U.S. pending home sales post surprise drop as market struggles
Economists consider pending-home sales a leading indicator because they track contract signings
Contract signings to purchase previously owned U.S. homes unexpectedly fell for a second month in November, offering yet another sign that the housing market is struggling.
The index of pending home sales decreased by 0.7%, according to data released by the National Association of Realtors (NAR). The gauge slumped 7.7% from a year earlier on an unadjusted basis, following a downwardly revised 4.7% drop in October.
Related: Smart home telematics and the opportunity for insurers
Regional differences
Pending home sales fell in the Midwest and South, which both dropped more than 2% from the prior month, while the Northeast and West saw increases. While the report doesn’t signal a dramatic collapse in housing, the recovery may have trouble gaining traction. Previously released NAR data showed purchases of previously owned houses roses for a second straight month and exceeded forecasts in November.

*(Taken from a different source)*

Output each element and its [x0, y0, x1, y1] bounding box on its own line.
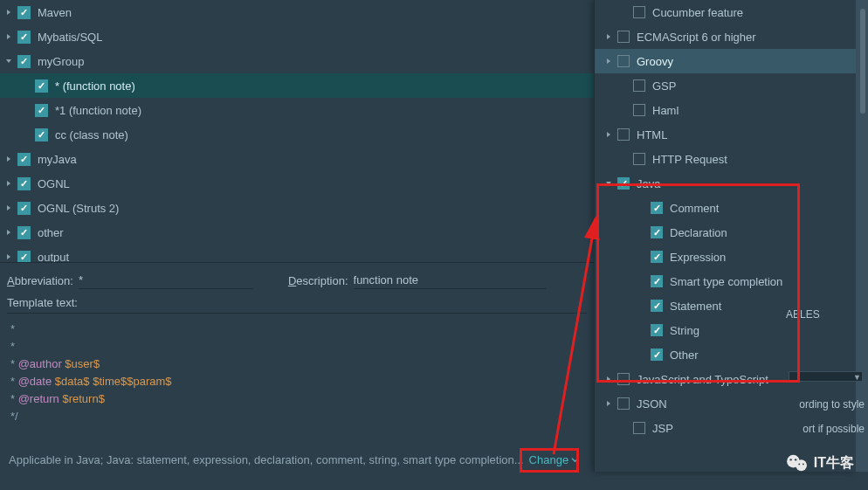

The latest report on new home sales from the Census Bureau and Department of Housing and Urban Development showed a slump in October to the weakest pace since March 2016. The November report that had been scheduled for release has been postponed because of the U.S. government shutdown and hasn’t been rescheduled.
Related: U.S. homeownership expected to rise for the young
Key takeaways
The weaker results underscore the challenges as elevated prices and higher mortgage rates keep many Americans on the sidelines of the housing market. Economists consider pending-home sales a leading indicator because they track contract signings; purchases of existing homes are tabulated when deals close, typically a month or two later.